The HPCSA clearly understands this, and has stated in their ethical guidelines on social media (Booklet 16) that practitioners must obtain the written consent of the patient before publishing photographs about them in media to which the public has access, whether or not the practitioner believes that the patient can be identified by the photograph.

Finally, it is important to note that confidentiality relates to the patient, not the clinician. When a patient consults with a doctor, it is their clinical/personal information that they disclose, which is deemed by the regulator and lawmakers as worthy of protection. The doctor has the obligation to keep the patient’s disclosures confidential – the patient has no such reciprocal obligation.

This query comes up often in the context of audio recordings of consultations. The safest attitude for a clinician to adopt is to assume that all patients are recording everything that happens during the confines of a consultation room. It is their confidential information being recorded, and it is likely that they can do with that as they please.

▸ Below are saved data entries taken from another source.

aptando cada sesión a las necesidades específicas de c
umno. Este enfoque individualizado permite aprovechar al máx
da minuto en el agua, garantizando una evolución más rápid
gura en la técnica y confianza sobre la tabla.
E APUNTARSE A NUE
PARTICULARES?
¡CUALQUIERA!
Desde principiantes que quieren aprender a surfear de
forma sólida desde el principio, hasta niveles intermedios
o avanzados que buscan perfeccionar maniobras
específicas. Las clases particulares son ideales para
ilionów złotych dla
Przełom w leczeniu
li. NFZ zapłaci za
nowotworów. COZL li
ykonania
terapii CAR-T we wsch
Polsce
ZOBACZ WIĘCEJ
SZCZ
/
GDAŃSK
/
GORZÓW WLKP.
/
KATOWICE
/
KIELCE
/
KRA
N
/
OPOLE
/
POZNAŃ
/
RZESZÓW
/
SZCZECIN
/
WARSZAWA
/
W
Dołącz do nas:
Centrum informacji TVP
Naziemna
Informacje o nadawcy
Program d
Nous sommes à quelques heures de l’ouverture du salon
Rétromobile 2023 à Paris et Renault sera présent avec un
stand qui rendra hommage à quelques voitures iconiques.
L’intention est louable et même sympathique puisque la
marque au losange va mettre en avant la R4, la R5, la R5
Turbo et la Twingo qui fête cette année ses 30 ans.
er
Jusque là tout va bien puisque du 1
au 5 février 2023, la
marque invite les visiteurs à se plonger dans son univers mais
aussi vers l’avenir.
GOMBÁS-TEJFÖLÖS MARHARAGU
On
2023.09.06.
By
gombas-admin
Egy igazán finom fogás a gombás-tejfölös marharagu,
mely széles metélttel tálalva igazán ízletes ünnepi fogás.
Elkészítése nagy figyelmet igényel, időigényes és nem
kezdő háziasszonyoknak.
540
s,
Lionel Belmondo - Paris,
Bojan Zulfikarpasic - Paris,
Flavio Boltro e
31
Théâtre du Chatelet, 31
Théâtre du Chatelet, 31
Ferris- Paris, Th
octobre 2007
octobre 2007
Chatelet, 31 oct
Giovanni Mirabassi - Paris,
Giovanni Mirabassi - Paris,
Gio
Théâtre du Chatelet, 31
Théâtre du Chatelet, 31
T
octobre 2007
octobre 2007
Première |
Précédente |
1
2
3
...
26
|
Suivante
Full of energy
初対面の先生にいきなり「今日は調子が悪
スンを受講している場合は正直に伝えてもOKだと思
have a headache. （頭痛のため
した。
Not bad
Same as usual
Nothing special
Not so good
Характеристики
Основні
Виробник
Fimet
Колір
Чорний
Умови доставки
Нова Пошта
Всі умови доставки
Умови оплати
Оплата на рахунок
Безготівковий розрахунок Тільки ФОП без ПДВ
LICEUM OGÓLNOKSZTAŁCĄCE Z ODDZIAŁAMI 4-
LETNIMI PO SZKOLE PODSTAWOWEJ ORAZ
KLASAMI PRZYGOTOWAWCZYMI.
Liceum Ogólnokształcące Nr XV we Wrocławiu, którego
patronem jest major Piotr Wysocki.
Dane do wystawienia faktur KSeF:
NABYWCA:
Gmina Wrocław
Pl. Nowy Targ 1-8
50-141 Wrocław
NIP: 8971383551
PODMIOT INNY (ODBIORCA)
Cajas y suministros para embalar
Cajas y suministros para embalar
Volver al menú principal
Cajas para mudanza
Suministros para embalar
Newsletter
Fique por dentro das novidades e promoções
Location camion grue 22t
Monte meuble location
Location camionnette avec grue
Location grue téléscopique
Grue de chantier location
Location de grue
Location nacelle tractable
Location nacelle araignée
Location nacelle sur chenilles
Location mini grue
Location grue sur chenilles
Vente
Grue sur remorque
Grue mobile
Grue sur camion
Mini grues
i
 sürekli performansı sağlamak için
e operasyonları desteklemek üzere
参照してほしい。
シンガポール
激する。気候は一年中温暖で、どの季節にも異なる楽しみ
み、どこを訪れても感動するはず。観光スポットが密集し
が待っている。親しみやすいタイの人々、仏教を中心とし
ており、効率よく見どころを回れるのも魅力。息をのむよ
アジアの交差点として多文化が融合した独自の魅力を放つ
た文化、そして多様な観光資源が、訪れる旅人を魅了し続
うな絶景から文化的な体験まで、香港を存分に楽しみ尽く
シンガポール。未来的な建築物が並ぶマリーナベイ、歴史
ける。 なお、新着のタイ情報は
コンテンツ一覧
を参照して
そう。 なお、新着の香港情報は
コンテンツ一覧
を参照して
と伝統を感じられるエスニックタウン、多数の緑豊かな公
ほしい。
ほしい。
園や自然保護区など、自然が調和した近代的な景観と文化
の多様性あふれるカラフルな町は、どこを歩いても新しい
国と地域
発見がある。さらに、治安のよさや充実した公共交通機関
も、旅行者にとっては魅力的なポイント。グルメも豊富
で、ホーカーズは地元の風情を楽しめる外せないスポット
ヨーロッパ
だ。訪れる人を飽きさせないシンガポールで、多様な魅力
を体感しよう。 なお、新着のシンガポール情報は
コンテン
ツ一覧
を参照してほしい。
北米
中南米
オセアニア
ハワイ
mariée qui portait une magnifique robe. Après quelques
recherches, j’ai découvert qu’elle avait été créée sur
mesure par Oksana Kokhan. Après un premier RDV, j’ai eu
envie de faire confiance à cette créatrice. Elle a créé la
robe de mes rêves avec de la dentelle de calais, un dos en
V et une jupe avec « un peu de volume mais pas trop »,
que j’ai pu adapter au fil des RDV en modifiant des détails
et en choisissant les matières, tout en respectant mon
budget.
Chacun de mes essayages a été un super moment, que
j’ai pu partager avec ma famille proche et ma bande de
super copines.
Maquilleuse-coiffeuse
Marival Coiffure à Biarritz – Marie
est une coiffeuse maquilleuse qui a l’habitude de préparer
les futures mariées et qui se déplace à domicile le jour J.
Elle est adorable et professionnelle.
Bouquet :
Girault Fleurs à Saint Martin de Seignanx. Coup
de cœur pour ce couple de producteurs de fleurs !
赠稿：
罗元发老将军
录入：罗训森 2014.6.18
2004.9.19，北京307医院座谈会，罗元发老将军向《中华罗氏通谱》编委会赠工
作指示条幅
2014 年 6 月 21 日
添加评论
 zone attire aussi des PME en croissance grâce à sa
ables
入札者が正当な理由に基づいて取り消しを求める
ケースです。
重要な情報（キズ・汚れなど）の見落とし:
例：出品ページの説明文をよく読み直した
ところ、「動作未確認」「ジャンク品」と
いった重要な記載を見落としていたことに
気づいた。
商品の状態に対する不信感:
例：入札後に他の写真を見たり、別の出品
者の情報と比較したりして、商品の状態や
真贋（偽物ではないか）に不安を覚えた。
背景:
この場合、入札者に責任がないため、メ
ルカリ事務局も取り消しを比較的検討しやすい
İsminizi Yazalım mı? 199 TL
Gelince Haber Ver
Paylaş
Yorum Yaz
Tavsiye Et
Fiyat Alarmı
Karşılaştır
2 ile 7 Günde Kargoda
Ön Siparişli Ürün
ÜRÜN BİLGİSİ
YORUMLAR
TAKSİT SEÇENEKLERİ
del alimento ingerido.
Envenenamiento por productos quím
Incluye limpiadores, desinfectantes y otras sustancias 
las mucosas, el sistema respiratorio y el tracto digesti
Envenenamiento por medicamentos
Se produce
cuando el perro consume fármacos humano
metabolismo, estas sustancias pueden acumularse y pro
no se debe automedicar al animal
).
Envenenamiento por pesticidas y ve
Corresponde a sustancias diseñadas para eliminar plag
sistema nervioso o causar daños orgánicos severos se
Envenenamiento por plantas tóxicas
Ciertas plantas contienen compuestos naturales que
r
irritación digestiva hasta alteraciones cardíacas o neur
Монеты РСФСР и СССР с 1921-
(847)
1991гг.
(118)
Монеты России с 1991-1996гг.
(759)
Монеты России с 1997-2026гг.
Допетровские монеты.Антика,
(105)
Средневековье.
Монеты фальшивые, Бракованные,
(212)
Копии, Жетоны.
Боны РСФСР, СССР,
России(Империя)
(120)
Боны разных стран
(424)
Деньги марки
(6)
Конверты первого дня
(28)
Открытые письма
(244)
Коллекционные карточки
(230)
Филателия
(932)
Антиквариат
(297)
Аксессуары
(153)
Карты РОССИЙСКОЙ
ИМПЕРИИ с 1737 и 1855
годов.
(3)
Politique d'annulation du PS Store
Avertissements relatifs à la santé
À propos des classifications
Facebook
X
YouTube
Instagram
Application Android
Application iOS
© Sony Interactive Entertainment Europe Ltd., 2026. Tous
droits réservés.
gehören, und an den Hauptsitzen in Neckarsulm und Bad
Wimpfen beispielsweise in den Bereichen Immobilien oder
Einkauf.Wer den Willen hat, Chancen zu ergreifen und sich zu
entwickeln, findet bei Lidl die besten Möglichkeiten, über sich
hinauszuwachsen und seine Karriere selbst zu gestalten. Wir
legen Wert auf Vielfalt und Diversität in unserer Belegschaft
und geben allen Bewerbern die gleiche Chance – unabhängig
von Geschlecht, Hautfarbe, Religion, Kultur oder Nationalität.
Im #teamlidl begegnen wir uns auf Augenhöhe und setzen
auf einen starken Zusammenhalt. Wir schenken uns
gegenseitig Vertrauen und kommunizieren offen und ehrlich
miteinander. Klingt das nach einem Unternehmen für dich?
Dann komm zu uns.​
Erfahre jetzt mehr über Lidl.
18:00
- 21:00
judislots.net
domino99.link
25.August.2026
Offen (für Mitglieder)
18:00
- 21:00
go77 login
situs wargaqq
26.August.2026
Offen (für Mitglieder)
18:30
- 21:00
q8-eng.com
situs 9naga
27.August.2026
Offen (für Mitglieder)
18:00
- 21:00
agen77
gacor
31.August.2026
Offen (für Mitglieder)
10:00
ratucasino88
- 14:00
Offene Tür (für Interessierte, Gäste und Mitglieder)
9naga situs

Which takes me to the next important point, along the lines of recording information: our clinical notes. Always remember that the information contained in the patient’s records is their information and they are entitled to access that information on request. So, when making notes, it is useful to always bear in mind that the notes are not only for your records, but may someday be seen by the patient and anyone they choose to disclose it to. This could include a colleague for a second opinion, a lawyer for investigating a potential claim, or a judge in court if a claim ever materialises. The importance of keeping factual, dispassionate notes which are relevant to the patient’s clinical care, cannot be overemphasised.

In general, confidentiality is a straightforward concept, but there are situations which may require guidance from the regulator and as always, if you are in doubt, members can always ask MPS for advice.

The important thing is that the concept should always be borne in mind in practice.